TASK DETAILS
Output the entries below exactly as written, omitting pictures.

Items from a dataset

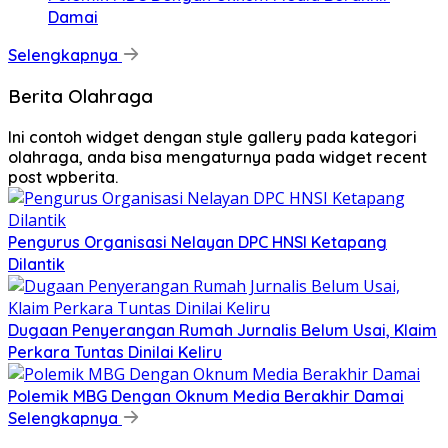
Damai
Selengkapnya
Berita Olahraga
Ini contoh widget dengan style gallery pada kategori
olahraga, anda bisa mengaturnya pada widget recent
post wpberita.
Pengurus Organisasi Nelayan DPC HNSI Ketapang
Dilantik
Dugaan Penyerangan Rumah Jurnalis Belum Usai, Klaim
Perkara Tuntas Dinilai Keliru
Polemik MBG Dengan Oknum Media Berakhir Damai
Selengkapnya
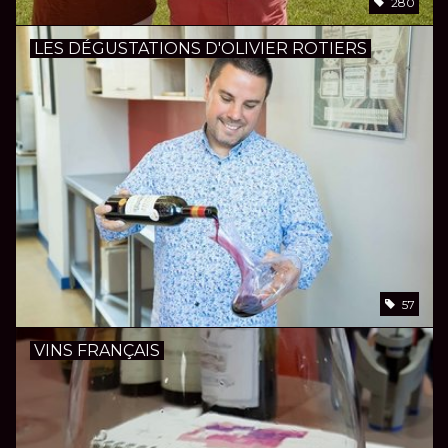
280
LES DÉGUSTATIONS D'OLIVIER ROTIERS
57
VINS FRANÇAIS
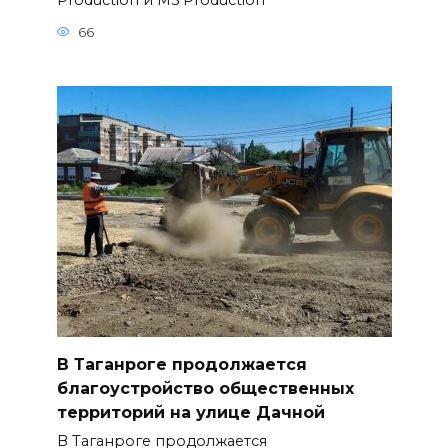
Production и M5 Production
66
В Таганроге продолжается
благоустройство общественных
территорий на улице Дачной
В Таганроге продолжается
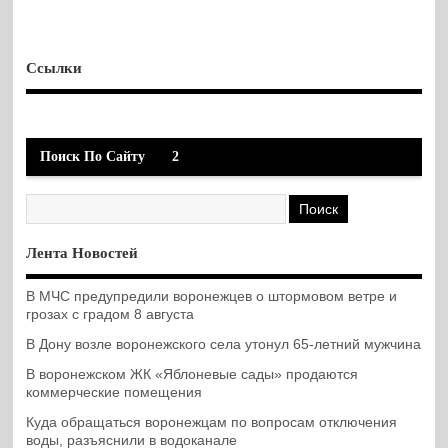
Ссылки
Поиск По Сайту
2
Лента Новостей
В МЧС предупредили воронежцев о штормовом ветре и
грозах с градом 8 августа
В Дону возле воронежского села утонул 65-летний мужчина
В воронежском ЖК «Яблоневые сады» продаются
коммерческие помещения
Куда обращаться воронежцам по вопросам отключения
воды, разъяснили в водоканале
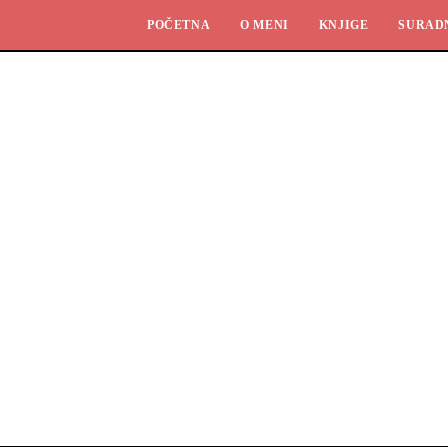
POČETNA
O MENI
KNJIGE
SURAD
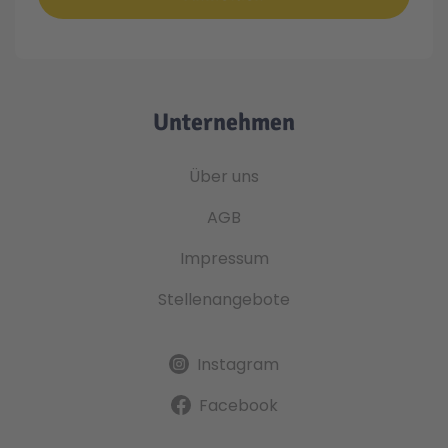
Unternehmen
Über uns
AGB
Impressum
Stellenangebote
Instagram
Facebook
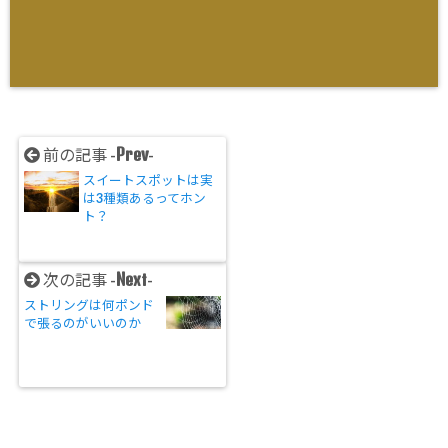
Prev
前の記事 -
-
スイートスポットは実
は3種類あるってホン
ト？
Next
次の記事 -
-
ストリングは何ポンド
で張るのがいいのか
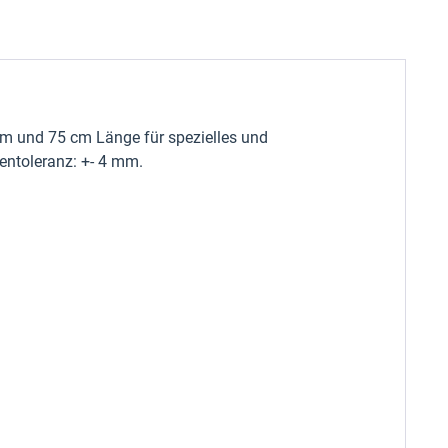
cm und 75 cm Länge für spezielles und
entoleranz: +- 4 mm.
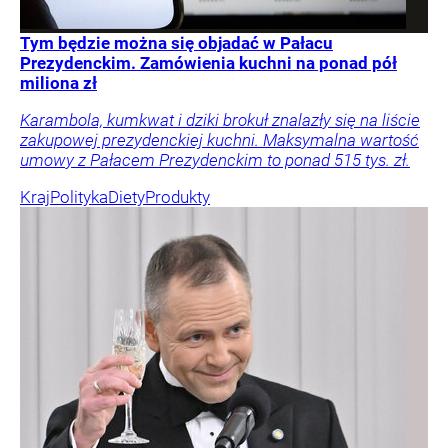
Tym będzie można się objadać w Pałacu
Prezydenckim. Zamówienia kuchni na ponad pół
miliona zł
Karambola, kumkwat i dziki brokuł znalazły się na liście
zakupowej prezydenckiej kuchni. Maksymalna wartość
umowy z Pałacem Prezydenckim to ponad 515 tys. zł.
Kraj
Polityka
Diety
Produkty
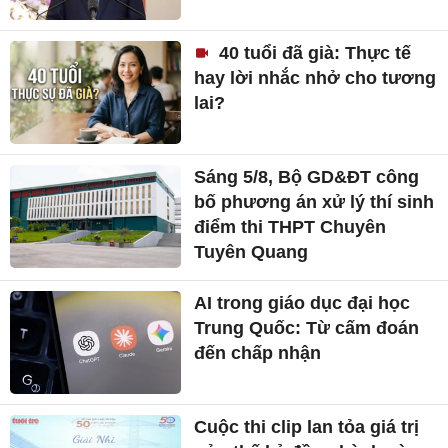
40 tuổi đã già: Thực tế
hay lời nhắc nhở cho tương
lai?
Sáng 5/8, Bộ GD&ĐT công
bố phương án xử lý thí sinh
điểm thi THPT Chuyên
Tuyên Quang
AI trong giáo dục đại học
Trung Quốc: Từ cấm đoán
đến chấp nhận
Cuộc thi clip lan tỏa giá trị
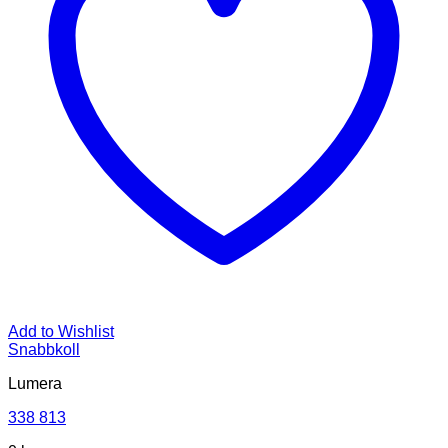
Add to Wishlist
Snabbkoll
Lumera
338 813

WRITTEN SOLUTION
Damai
Selengkapnya
Berita Olahraga
Ini contoh widget dengan style gallery pada kategori
olahraga, anda bisa mengaturnya pada widget recent
post wpberita.
Pengurus Organisasi Nelayan DPC HNSI Ketapang
Dilantik
Dugaan Penyerangan Rumah Jurnalis Belum Usai, Klaim
Perkara Tuntas Dinilai Keliru
Polemik MBG Dengan Oknum Media Berakhir Damai
Selengkapnya
280
LES DÉGUSTATIONS D'OLIVIER ROTIERS
57
VINS FRANÇAIS
Production и M5 Production
66
В Таганроге продолжается
благоустройство общественных
территорий на улице Дачной
В Таганроге продолжается
Ссылки
Поиск По Сайту
2
Лента Новостей
В МЧС предупредили воронежцев о штормовом ветре и
грозах с градом 8 августа
В Дону возле воронежского села утонул 65-летний мужчина
В воронежском ЖК «Яблоневые сады» продаются
коммерческие помещения
Куда обращаться воронежцам по вопросам отключения
воды, разъяснили в водоканале
POČETNA
O MENI
KNJIGE
SURAD
Unternehmen
Über uns
AGB
Impressum
Stellenangebote
Instagram
Facebook
Prev
前の記事 -
-
スイートスポットは実
は3種類あるってホン
ト？
Next
次の記事 -
-
ストリングは何ポンド
で張るのがいいのか
cm und 75 cm Länge für spezielles und
entoleranz: +- 4 mm.
Tym będzie można się objadać w Pałacu
Prezydenckim. Zamówienia kuchni na ponad pół
miliona zł
Karambola, kumkwat i dziki brokuł znalazły się na liście
zakupowej prezydenckiej kuchni. Maksymalna wartość
umowy z Pałacem Prezydenckim to ponad 515 tys. zł.
Kraj
Polityka
Diety
Produkty
40 tuổi đã già: Thực tế
hay lời nhắc nhở cho tương
lai?
Sáng 5/8, Bộ GD&ĐT công
bố phương án xử lý thí sinh
điểm thi THPT Chuyên
Tuyên Quang
AI trong giáo dục đại học
Trung Quốc: Từ cấm đoán
đến chấp nhận
Cuộc thi clip lan tỏa giá trị
Add to Wishlist
Snabbkoll
Lumera
338 813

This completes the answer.